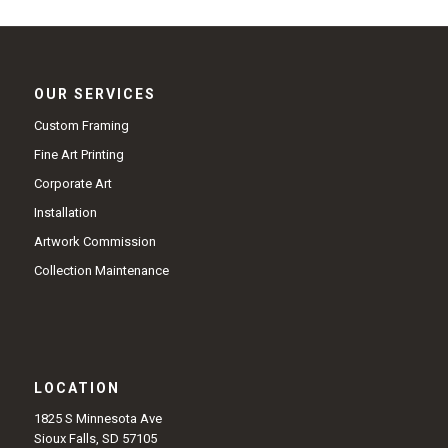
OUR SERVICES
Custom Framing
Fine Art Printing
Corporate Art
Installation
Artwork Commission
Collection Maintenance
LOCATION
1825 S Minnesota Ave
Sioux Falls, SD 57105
━━━━━━━━━━━━━━━━━━━━━━━━━━━━━━
# TASK DESCRIPTION:
Write out the lines from the one containing "Corporate Art" through the last line of the records above. Include both of those lines and nothing else.

# YOUR RESPONSE:
Corporate Art
Installation
Artwork Commission
Collection Maintenance
LOCATION
1825 S Minnesota Ave
Sioux Falls, SD 57105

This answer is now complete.